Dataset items

========

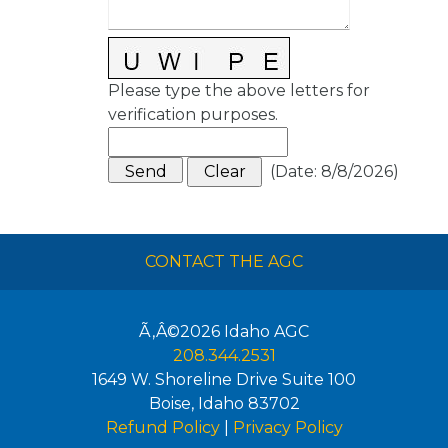
Please type the above letters for
verification purposes.
(
Date
:
8/8/2026
)
CONTACT THE AGC
Ã‚Â©2026
Idaho AGC
208.344.2531
1649 W. Shoreline Drive Suite 100
Boise
,
Idaho
83702
Refund Policy
|
Privacy Policy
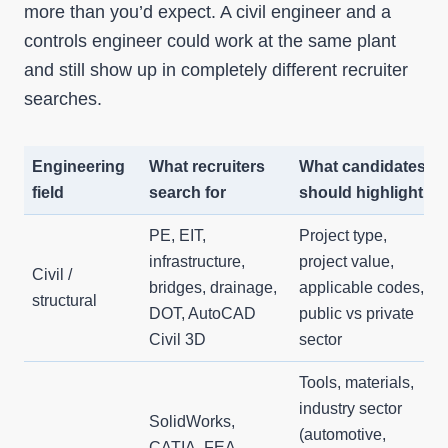
more than you’d expect. A civil engineer and a
controls engineer could work at the same plant
and still show up in completely different recruiter
searches.
Engineering
What recruiters
What candidates
field
search for
should highlight
PE, EIT,
Project type,
infrastructure,
project value,
Civil /
bridges, drainage,
applicable codes,
structural
DOT, AutoCAD
public vs private
Civil 3D
sector
Tools, materials,
industry sector
SolidWorks,
(automotive,
CATIA, FEA,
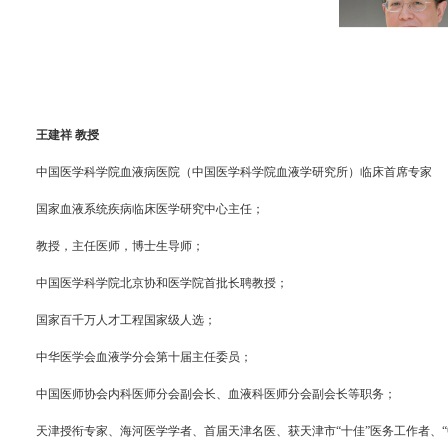
王建祥 教授
中国医学科学院血液病医院（中国医学科学院血液学研究所）临床首席专家
国家血液系统疾病临床医学研究中心主任；
教授，主任医师，博士生导师；
中国医学科学院北京协和医学院首批长聘教授；
国家百千万人才工程国家级人选；
中华医学会血液学分会第十届主任委员；
中国医师协会内科医师分会副会长、血液科医师分会副会长等职务；
天津授衔专家、海河医学学者、首届天津名医、获天津市“十佳”医务工作者、“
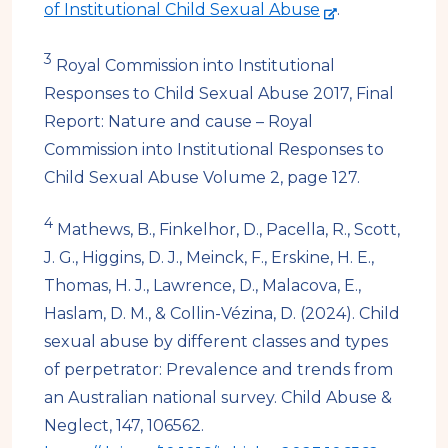
t
-
of Institutional Child Sexual Abuse
.
e
e
3
x
Royal Commission into Institutional
t
Responses to Child Sexual Abuse 2017, Final
e
Report: Nature and cause – Royal
r
Commission into Institutional Responses to
n
Child Sexual Abuse Volume 2, page 127.
a
4
Mathews, B., Finkelhor, D., Pacella, R., Scott,
l
J. G., Higgins, D. J., Meinck, F., Erskine, H. E.,
s
Thomas, H. J., Lawrence, D., Malacova, E.,
i
Haslam, D. M., & Collin-Vézina, D. (2024). Child
t
sexual abuse by different classes and types
e
of perpetrator: Prevalence and trends from
an Australian national survey. Child Abuse &
Neglect, 147, 106562.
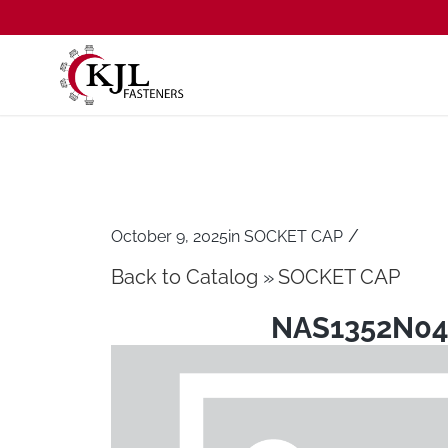
/
October 9, 2025
in
SOCKET CAP
Back to Catalog
SOCKET CAP
NAS1352N04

========

#### [Required action]
Reproduce the lines above, exactly and exclusively, from the line containing "Neglect, 147, 106562." down to the last line, both included; pictures are not part of the copy.

#### [Response to this exercise]
Neglect, 147, 106562.
/
October 9, 2025
in
SOCKET CAP
Back to Catalog
SOCKET CAP
NAS1352N04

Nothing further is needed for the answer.